**What is expected:** All that is needed is every line of the listing below that has "Result".

**Data for the task:**
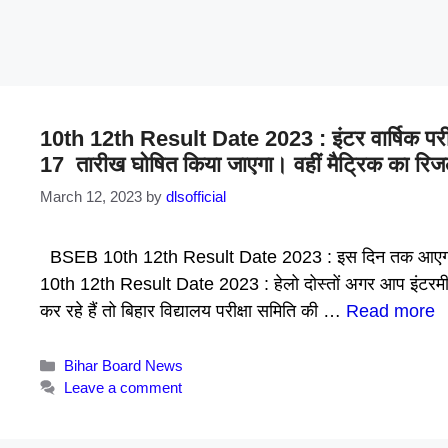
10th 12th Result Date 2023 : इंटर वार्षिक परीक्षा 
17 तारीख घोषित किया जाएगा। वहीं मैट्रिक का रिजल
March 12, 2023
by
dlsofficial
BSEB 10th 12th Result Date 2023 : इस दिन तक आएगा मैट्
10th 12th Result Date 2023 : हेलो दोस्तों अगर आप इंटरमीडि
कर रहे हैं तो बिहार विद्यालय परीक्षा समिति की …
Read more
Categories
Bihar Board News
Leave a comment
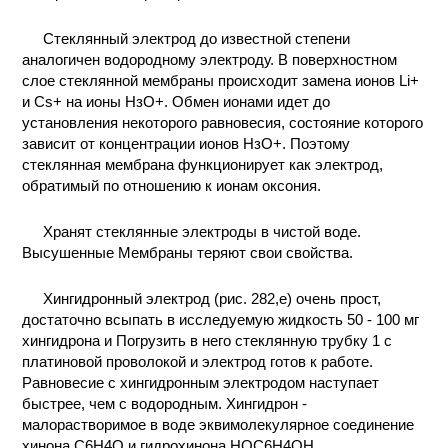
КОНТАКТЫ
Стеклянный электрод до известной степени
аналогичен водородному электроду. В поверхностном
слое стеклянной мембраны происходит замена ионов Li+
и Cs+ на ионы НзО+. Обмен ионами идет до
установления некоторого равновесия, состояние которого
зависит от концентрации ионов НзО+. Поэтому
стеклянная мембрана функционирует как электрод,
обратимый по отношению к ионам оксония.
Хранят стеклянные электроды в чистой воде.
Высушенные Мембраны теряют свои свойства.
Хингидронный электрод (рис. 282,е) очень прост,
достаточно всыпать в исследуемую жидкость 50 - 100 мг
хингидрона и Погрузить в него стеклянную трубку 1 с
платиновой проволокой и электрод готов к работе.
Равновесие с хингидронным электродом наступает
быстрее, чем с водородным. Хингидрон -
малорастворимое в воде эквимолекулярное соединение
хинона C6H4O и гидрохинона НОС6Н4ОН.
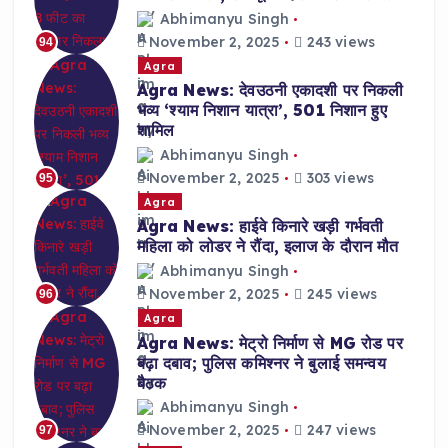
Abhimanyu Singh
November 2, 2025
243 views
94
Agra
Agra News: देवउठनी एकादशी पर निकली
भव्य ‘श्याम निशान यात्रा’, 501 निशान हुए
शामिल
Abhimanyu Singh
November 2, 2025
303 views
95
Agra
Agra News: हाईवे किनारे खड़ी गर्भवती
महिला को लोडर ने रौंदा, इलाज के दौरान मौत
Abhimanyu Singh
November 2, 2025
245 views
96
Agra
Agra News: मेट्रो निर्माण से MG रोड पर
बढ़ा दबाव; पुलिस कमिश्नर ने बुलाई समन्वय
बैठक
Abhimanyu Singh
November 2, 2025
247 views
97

---

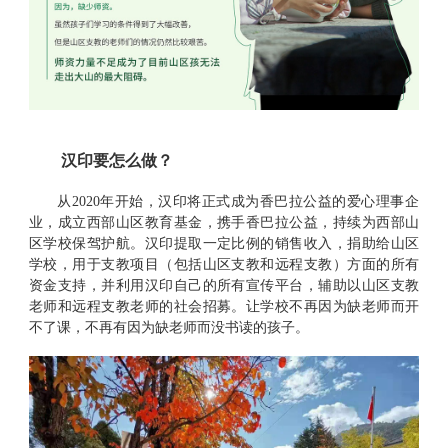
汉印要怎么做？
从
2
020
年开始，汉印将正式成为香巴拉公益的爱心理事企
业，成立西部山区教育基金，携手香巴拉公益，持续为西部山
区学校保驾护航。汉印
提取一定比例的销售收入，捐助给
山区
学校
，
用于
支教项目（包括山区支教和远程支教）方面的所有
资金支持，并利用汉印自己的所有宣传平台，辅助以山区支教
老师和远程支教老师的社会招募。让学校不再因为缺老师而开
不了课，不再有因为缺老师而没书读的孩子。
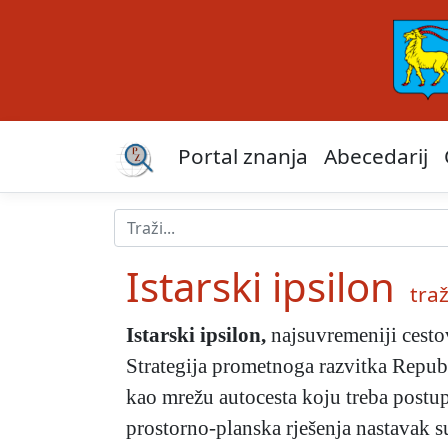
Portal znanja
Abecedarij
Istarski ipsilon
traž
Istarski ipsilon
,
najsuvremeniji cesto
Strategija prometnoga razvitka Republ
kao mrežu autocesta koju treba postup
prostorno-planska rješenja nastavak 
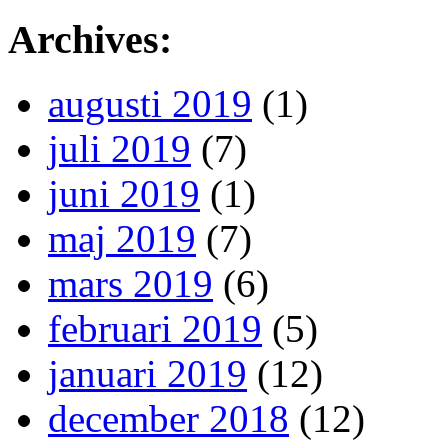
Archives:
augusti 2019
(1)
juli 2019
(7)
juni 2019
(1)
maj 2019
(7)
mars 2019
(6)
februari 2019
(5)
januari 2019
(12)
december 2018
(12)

**Solution:**
10th 12th Result Date 2023 : इंटर वार्षिक परीक्षा 
BSEB 10th 12th Result Date 2023 : इस दिन तक आएगा मैट्
10th 12th Result Date 2023 : हेलो दोस्तों अगर आप इंटरमीडि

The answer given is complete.